### Work request
Every line below that holds the string "real" should be copied.

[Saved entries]
BEGIN

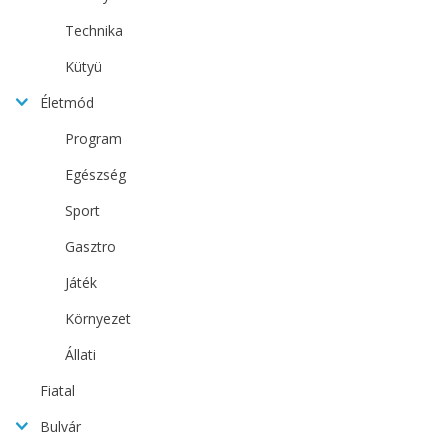
Technika
Kütyü
Életmód
Program
Egészség
Sport
Gasztro
Játék
Környezet
Állati
Fiatal
Bulvár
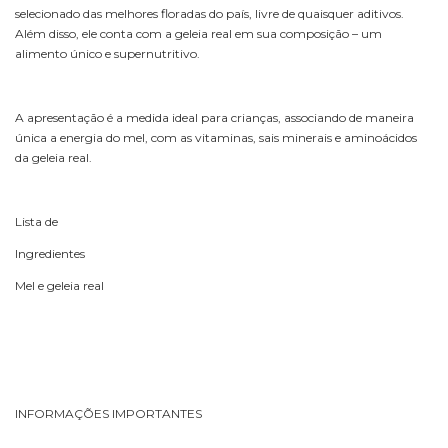
selecionado das melhores floradas do país, livre de quaisquer aditivos.
Além disso, ele conta com a geleia real em sua composição – um
alimento único e supernutritivo.
A apresentação é a medida ideal para crianças, associando de maneira
única a energia do mel, com as vitaminas, sais minerais e aminoácidos
da geleia real.
Lista de
Ingredientes
Mel e geleia real
INFORMAÇÕES IMPORTANTES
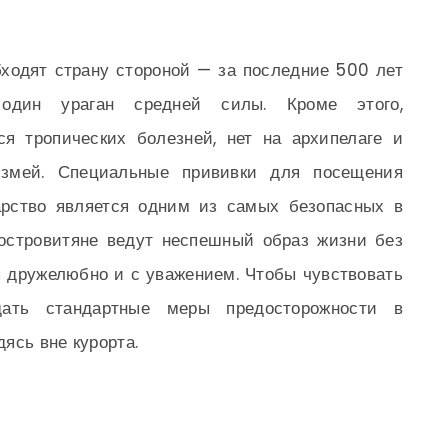
ходят страну стороной — за последние 500 лет
один ураган средней силы. Кроме этого,
ся тропических болезней, нет на архипелаге и
змей. Специальные прививки для посещения
арство является одним из самых безопасных в
 островитяне ведут неспешный образ жизни без
я дружелюбно и с уважением. Чтобы чувствовать
дать стандартные меры предосторожности в
ясь вне курорта.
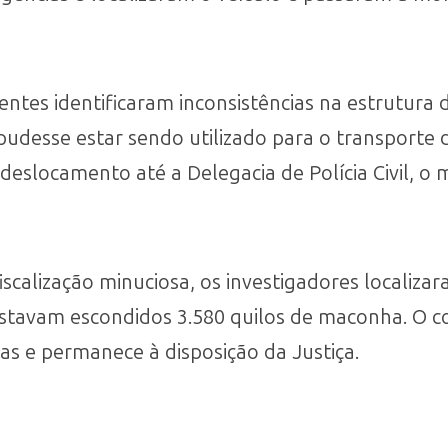
tes identificaram inconsistências na estrutura d
pudesse estar sendo utilizado para o transporte
eslocamento até a Delegacia de Polícia Civil, o 
fiscalização minuciosa, os investigadores localiz
 estavam escondidos 3.580 quilos de maconha. O c
gas e permanece à disposição da Justiça.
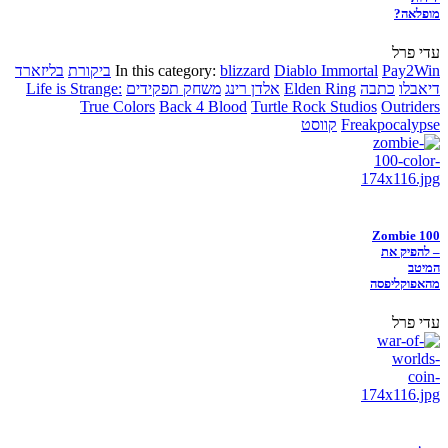
מופלאה?
עדי פרל
Pay2Win
Diablo Immortal
blizzard
In this category:
ביקורת
בליזארד
דיאבלו
כתבה
Elden Ring
אלדן רינג
משחק תפקידים
Life is Strange:
True Colors
Back 4 Blood
Turtle Rock Studios
Outriders
Freakpocalypse
קווסט
Zombie 100
– להפיק את
המיטב
מהאפוקליפסה
עדי פרל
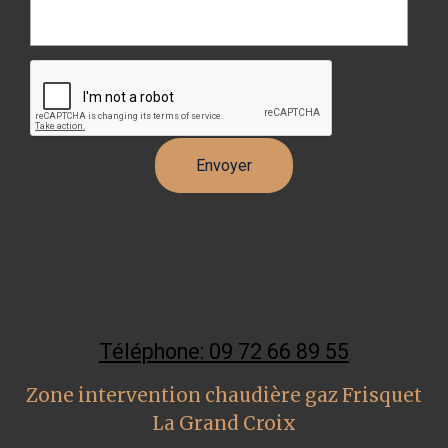
Téléphone: 09 72 66 89 55
Zone intervention chaudière gaz Frisquet
La Grand Croix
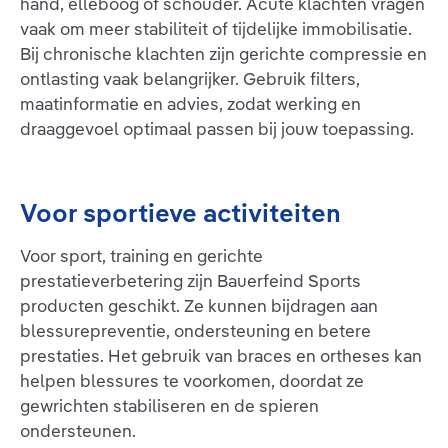
hand, elleboog of schouder. Acute klachten vragen
vaak om meer stabiliteit of tijdelijke immobilisatie.
Bij chronische klachten zijn gerichte compressie en
ontlasting vaak belangrijker. Gebruik filters,
maatinformatie en advies, zodat werking en
draaggevoel optimaal passen bij jouw toepassing.
Voor sportieve activiteiten
Voor sport, training en gerichte
prestatieverbetering zijn Bauerfeind Sports
producten geschikt. Ze kunnen bijdragen aan
blessurepreventie, ondersteuning en betere
prestaties. Het gebruik van braces en ortheses kan
helpen blessures te voorkomen, doordat ze
gewrichten stabiliseren en de spieren
ondersteunen.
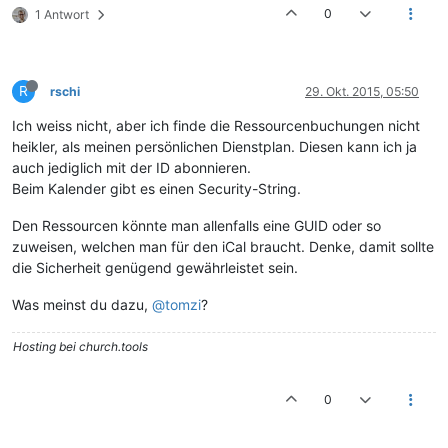
0
1 Antwort
R
rschi
29. Okt. 2015, 05:50
Ich weiss nicht, aber ich finde die Ressourcenbuchungen nicht
heikler, als meinen persönlichen Dienstplan. Diesen kann ich ja
auch jediglich mit der ID abonnieren.
Beim Kalender gibt es einen Security-String.
Den Ressourcen könnte man allenfalls eine GUID oder so
zuweisen, welchen man für den iCal braucht. Denke, damit sollte
die Sicherheit genügend gewährleistet sein.
Was meinst du dazu,
@tomzi
?
Hosting bei church.tools
0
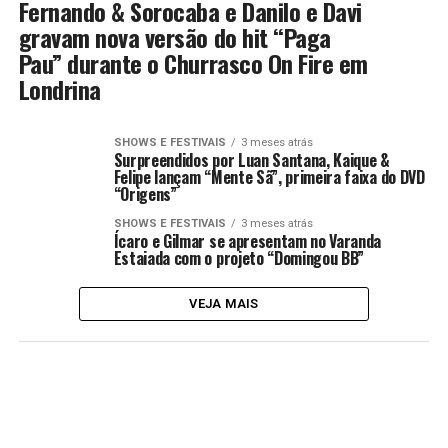
Fernando & Sorocaba e Danilo e Davi
gravam nova versão do hit “Paga
Pau” durante o Churrasco On Fire em
Londrina
SHOWS E FESTIVAIS
3 meses atrás
Surpreendidos por Luan Santana, Kaique &
Felipe lançam “Mente Sã”, primeira faixa do DVD
“Origens”
SHOWS E FESTIVAIS
3 meses atrás
Ícaro e Gilmar se apresentam no Varanda
Estaiada com o projeto “Domingou BB”
VEJA MAIS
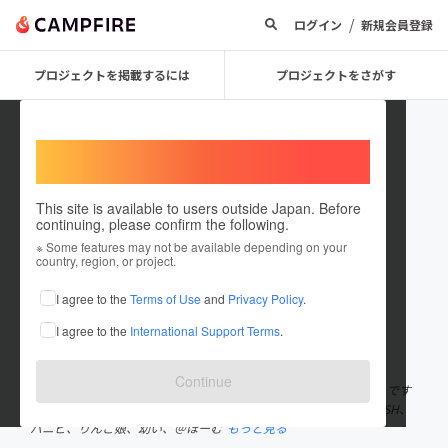
/
ログイン
新規会員登録
プロジェクトを掲載するには
プロジェクトをさがす
Welcome,
International users
This site is available to users outside Japan. Before
continuing, please confirm the following.
kenji31x
※ Some features may not be available depending on your
country, region, or project.
プロジェクトオーナー
I agree to the
Terms of Use
and
Privacy Policy
.
これまでに2回支援して1件のプロジェクトを投稿しています
I agree to the
International Support Terms
.
在住国：未設定
出身国：未設定
Continue
小明公認「秋葉のおとうと」で「クソＤＤ 」【Kenji31】ことＫＪです
(^^) アイドル、特撮、雑貨好き！ももクロ、でんぱ、新旧BiS、BiSH、
バニビ、りんご娘、幼い、＠ほーむ
もっと見る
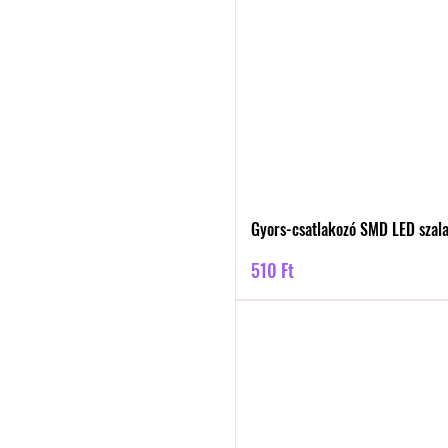
Gyors-csatlakozó SMD LED szal
Ár
510 Ft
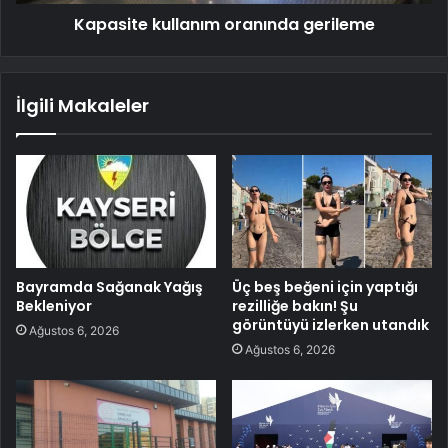
Kapasite kullanım oranında gerileme
İlgili Makaleler
Bayramda Sağanak Yağış
Üç beş beğeni için yaptığı
Bekleniyor
rezilliğe bakın! Şu
görüntüyü izlerken utandık
Ağustos 6, 2026
Ağustos 6, 2026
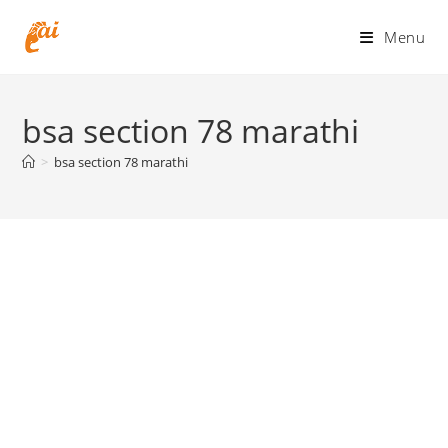
Skip
to
Menu
content
bsa section 78 marathi
>
bsa section 78 marathi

END

### Your response
Além disso, ele conta com a geleia real em sua composição – um
da geleia real.
Mel e geleia real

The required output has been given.